Databricks

Kash · ‎06-20-2023

Hi there,

I need some help with this example. We're trying to create a linearRegression model that can parallelize for thousands of symbols per date. When we run this we get a picklingError

Any suggestions would be much appreciated!

K

Error:

PicklingError: Could not serialize object: RuntimeError: It appears that you are attempting to reference SparkContext from a broadcast variable, action, or transformation. SparkContext can only be used on the driver, not in code that it run on workers. For more information, see SPARK-5063.

Code:

from pyspark.sql import SparkSession
from pyspark.ml.regression import LinearRegression
from pyspark.ml.feature import VectorAssembler
 
# Create a SparkSession
spark = SparkSession.builder.getOrCreate()
 
# Create an RDD with your data
data_rdd = spark.sparkContext.parallelize([
    ("symbol1", 1, 2, 3),
    ("symbol2", 4, 5, 6),
    ("symbol3", 7, 8, 9)
])
 
# Convert the RDD to a DataFrame
data_df = data_rdd.toDF(["Symbol", "Feature1", "Feature2", "Feature3"])
 
# Define the features column
assembler = VectorAssembler(inputCols=["Feature1", "Feature2", "Feature3"], outputCol="features")
 
# Fit models on each partition and collect the weights
def fit_model(partition):
    # Create a new linear regression model
    model = LinearRegression(featuresCol="features", labelCol="Symbol")
 
    # Create an empty list to store the weights
    weights = []
 
    # Convert the partition iterator to a list
    data_list = list(partition)
 
    # Convert the list to a DataFrame
    data_partition_df = spark.createDataFrame(data_list, data_df.columns)
 
    # Perform vector assembly
    data_partition_df = assembler.transform(data_partition_df)
 
    # Fit the model on the partition data
    fitted_model = model.fit(data_partition_df)
 
    # Get the model weights
    weights = [fitted_model.coefficients[i] for i in range(len(fitted_model.coefficients))]
 
    # Yield the weights
    yield weights
 
# Fit models on each partition and collect the weights
partition_weights = data_df.rdd.mapPartitions(fit_model).collect()
 
# Create a DataFrame with the collected weights
weights_df = spark.createDataFrame(partition_weights, ["Weight1", "Weight2", "Weight3"])
 
# Show the weights DataFrame
weights_df.show()

Anonymous · ‎06-20-2023

Hi @Avkash Kana

Great to meet you, and thanks for your question!
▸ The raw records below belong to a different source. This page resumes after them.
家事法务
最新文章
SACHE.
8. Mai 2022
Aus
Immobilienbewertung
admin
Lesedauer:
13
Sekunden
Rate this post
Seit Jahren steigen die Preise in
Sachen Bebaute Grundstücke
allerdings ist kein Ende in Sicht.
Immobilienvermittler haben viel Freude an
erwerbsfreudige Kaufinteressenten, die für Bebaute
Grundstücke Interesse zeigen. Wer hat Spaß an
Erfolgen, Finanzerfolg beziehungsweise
Let's see if your peers in the community have an answer to your question. Thanks.

Kash · ‎06-21-2023

Thanks. We're eagerly waiting to see what the community thinks. We're also open to using DB built in ML technology but we're unclear how to use it for our use case.

Kash · ‎06-22-2023

@Vidula Khanna Can you assist?

Databricks

Linear Regression HELP! Pickle + Broadcast Variable Error

Databricks Community Social - May 2024

🔔 Attention Databricks Academy Users: SSO Implementation Incoming! Secure Your Account Today!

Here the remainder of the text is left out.